Erem: Franchise modeli ihracatta önemli bir parametre
Franchise modeli ile markasını yurt dışına taşıyabilen birkaç Türk markasının yoğun bir rekabetle karşı karşıya kaldığının altını çizen Erem, “Yurt dışında yerel yatırımcıyı ikna ederek franchise vermek, o ülkenin yerleşik markalarının ‘alışılmış’ lezzet ve iş modellerinin yoğun rekabeti altında zaten hiç kolay değil.Bu nedenle bir çözüm önerisi olarak; Ekonomi Bakanlığı’nın Türk markalarının yurt dışına açılabilmesini teşvik amacıyla, yıllardır bildiğimiz yöntemle; İş yeri kirasından, tanıtım ve pazarlamaya, personel masrafından, lojistiğe kadar birçok teşvik uygulaması var. Bu, yabancı ülkelerde şubeleşerek çoğalacak işletmeler için güzel bir imkan. Ancak, bakanlığının ‘yurt dışı teşvikleri’, o ülkenin bir yerel yatırımcısının, sözleşmeye bağlı olmak kaydıyla bir Türk markasını temsil edeceği, ‘Franchising’ gibi çoğalmaya, büyümeye dayalı bir iş modelini maalesef kapsamıyor. Franchising modelinde bir marka, başka bir ülkede franchise vermek için genelde önce bir ‘Master Franchiser’ ile anlaşmak ister. ‘Master Franchiser’ o ülkede franchise verme haklarını alarak, satış noktalarının çoğalmasını sağlayan, genellikle yerel bir yatırımcıdır, yani yabancıdır.

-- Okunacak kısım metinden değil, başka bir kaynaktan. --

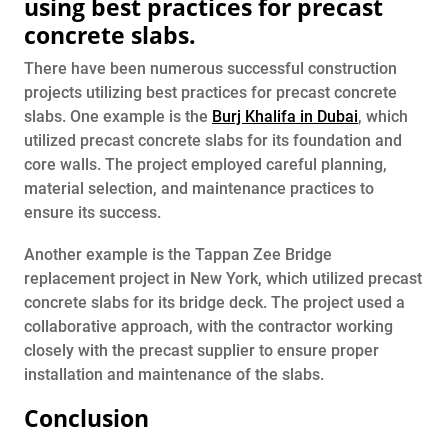
using best practices for precast
concrete slabs.
There have been numerous successful construction
projects utilizing best practices for precast concrete
slabs. One example is the
Burj Khalifa in Dubai
, which
utilized precast concrete slabs for its foundation and
core walls. The project employed careful planning,
material selection, and maintenance practices to
ensure its success.
Another example is the Tappan Zee Bridge
replacement project in New York, which utilized precast
concrete slabs for its bridge deck. The project used a
collaborative approach, with the contractor working
closely with the precast supplier to ensure proper
installation and maintenance of the slabs.
Conclusion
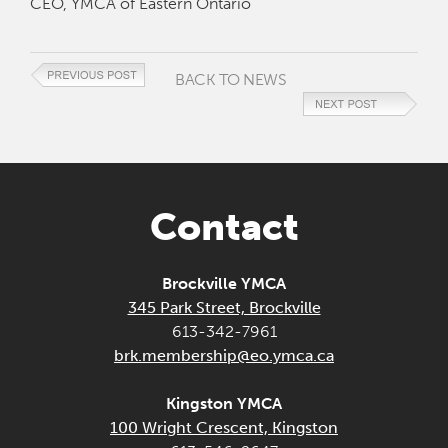
CEO, YMCA of Eastern Ontario
BACK TO NEWS
Contact
Brockville YMCA
345 Park Street, Brockville
613-342-7961
brk.membership@eo.ymca.ca
Kingston YMCA
100 Wright Crescent, Kingston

Erem: Türk markaları yurt dışında hızla çoğalsın, satış noktalarının menüleri, rafları Türkiye’de üretilen ürünlerle dolsun…
Özetle; Ekonomi Bakanlığı bir Türk markasının yurt dışında ‘Master Franchise’ haklarını alabilecek yabancıya da teşvik vermelidir. Bu tür ‘yabancı-yerel yatırımcı’ da bir türlü, dolaylı bile olsa, desteklenmelidir ki, Türk markaları dünyaya açılsın. Muhtemelen yetkililer “Mevzuatımız bir yabancıya teşvik vermeyi kapsamıyor, bunun yerine biz zaten Turquality kapsamında markalarımıza bu teşvikleri veriyoruz” diyeceklerdir, ancak buradaki nüans, gerekli mevzuat düzenlemesinin yapılarak, Türk markalarının yabancı ülkelerde yayılmasını sağlayabilecek “yabancılara” uygun teşviklerin verilebilmesidir. Mesela; Teşvik alacak yabancıya bir yıl içinde en az üç mağazanın açılması şartı getirilebilir, şarta bağlı bu teşvik, marka sahibi Türk firması üzerinden uygulanabilir… Yabancıya dolaylı olarak verilecek bu teşvik şartları itibariyle, Turquality programına göre daha kolay ve hızlı sonuç verecek bir programı hak etmektedir.